Alternatively known as the Butter Daisy, Melampodium is a lovely annual plant that will bring a solid dose of sunshine to your garden, along with making it pest-free. Not so tall (the height can be up to 40 cm), this flower looks admirable in beds and along borders, but it is also a great companion flower to elevate the beauty of other plants. Butter Daisies prefer sunny locations and well-drained soil. To encourage abundant blooming, you want to use a balanced liquid fertilizer on a monthly basis. You can plant these flowers anytime from spring to fall. The flower will look its healthiest in the moist soil, so do not forget to water it sufficiently during dry weather. If they get enough sunlight and water, your Melampodium will grow quickly. It will be helpful if you add some organic matter to the soil before planting it in. Manure, compost, and peat are perfect measures for loosening and enriching the soil, while also improving its drainage.

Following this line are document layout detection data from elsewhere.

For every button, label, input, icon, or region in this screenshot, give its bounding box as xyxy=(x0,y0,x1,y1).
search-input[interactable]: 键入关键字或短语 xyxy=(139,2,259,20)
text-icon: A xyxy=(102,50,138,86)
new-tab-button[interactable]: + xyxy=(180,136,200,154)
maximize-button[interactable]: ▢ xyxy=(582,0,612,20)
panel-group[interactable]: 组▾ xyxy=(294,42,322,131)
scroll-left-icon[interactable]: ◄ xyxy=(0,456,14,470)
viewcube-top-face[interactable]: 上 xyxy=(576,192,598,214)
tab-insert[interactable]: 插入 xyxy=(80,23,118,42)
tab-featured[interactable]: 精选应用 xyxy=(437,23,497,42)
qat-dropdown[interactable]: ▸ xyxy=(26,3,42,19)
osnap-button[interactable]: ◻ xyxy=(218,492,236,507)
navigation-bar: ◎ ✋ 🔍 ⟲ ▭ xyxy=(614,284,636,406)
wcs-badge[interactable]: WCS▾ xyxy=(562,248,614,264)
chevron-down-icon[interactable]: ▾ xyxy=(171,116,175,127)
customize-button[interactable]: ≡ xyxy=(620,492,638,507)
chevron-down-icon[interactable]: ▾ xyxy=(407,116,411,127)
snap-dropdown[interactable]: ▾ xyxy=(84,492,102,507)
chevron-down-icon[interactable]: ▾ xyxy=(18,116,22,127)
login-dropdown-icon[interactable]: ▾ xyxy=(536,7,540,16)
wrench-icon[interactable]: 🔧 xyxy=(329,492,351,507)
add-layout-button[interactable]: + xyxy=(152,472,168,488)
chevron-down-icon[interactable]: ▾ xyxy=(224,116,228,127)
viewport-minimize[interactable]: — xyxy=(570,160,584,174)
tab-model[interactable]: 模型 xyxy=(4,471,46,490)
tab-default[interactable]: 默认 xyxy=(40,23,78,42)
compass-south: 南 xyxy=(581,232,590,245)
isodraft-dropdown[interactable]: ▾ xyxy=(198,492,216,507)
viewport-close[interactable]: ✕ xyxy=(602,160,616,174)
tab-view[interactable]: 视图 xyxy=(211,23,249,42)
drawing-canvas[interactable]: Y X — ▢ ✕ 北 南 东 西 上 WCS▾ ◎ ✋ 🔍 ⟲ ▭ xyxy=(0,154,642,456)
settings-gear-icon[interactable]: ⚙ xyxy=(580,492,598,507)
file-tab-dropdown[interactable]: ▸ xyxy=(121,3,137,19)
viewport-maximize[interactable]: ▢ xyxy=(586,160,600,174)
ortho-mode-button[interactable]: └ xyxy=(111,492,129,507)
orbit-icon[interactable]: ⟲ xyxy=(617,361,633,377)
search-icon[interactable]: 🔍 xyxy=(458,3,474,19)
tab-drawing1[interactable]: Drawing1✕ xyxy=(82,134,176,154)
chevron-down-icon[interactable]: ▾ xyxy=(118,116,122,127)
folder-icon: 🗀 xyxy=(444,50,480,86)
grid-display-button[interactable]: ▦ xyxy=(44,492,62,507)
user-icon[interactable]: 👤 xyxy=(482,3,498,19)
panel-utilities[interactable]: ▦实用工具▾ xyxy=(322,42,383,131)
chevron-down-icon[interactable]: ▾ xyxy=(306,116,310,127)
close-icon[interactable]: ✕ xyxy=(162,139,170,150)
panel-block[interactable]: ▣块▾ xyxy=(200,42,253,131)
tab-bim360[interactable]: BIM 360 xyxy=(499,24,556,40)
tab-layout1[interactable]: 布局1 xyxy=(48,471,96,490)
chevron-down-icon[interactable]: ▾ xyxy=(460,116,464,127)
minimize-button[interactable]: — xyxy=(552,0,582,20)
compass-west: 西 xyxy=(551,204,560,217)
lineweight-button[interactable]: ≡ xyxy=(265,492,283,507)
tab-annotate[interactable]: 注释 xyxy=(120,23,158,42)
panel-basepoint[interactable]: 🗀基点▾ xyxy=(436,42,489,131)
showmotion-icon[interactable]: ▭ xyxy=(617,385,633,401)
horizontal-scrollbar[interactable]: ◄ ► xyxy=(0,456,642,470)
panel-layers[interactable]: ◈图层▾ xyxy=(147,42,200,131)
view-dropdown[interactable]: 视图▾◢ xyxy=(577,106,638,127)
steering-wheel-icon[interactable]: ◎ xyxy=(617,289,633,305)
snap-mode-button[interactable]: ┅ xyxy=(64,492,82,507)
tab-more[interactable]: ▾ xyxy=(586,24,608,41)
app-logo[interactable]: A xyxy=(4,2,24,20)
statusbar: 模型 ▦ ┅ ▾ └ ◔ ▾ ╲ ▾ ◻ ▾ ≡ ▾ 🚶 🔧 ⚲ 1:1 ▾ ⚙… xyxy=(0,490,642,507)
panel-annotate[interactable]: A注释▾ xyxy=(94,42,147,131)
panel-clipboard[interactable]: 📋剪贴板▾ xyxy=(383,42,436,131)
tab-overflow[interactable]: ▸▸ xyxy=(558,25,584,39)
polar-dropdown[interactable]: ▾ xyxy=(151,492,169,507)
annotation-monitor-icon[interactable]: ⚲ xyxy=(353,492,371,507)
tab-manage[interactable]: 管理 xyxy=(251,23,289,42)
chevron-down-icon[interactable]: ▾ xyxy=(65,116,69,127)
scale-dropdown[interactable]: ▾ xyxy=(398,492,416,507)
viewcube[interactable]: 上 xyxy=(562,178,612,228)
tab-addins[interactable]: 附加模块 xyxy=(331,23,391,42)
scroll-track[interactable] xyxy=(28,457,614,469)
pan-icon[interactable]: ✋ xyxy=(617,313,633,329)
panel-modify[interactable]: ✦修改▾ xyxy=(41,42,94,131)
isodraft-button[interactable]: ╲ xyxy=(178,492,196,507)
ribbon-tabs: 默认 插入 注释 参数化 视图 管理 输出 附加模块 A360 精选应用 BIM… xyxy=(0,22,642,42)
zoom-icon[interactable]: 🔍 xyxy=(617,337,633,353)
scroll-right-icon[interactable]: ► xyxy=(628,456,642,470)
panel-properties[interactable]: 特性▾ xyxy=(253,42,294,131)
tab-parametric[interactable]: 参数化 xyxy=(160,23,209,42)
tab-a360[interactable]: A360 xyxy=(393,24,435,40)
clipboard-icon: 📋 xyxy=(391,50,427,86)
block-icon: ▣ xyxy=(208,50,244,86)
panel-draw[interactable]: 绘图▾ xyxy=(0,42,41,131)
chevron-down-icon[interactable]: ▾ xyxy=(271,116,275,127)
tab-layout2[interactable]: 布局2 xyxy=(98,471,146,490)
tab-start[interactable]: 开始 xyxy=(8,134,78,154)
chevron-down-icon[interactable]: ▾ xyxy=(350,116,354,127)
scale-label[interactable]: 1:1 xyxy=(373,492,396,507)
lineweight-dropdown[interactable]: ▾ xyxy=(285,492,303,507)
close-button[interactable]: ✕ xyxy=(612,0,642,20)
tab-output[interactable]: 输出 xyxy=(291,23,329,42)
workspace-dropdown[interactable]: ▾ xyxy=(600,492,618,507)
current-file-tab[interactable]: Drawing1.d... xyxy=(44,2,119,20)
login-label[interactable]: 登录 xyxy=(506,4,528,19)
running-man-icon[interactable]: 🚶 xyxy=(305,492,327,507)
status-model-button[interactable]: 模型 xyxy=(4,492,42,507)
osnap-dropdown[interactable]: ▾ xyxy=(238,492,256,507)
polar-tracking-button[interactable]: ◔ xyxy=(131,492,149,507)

5 Good-Looking Garden Flowers that Naturally Deter Insects - flower

Marigolds

Brimming with color, marigolds are truly miracle flowers thanks to their ability to scare off bad guys while enchanting beneficial pollinators. The sunny faces of marigolds can give many unwelcome bugs the creeps, including whiteflies and aphids – the worst garden-breakers. Depending on the variety, the height of marigolds can range from 30 cm to 1 meter. They have dense foliage and they form lush blooming clusters. They are perfect for mass planting. Marigolds are generally planted in early spring, once the last frost has gone. These cheerful flowers enjoy being in the sun, but on very hot days they may need a little shade. They also need protection from strong winds and heavy rains. The biggest allure about marigolds is that they can easily grow from seed, while occasional deadheading and pinching will encourage even bushier blooming.

Lavender

The long vertical stems of fabulous lavender can bring drama to any garden landscape, showcasing your penchant for the finer things in life. The scent of lavender is known to reduce stress and promote relaxation, while its divine blue color is a sight to behold. Lavender extracts are used to produce insect-repelling oils, but the natural plant also does a great job by keeping moths, mosquitoes, flies, and other little nasty creatures at bay. It also effectively fends off deer and munchers. It is quite easy to grow and care for lavender, especially if you are growing it from cuttings. Growing from seed is a little tricky, so to avoid stress and frustration, it is better to start with cuttings. Lavender likes well-drained soil and sun exposure. Nurturing the soil with organic matter is also a great way to increase your chances of growing sublime lavender. Plus, once you plant lavender, you can safely forget about it.  Self-maintaining, the plant hardly ever needs some fertilizers as it can gather moisture and nutrients right from the soil. If the soil becomes too dry, just water the plant from time to time. A perennial, lavender can last for several years, so feel free to cut your lavender for a showy bouquet to adorn your table, and the plant will not take long to come back again.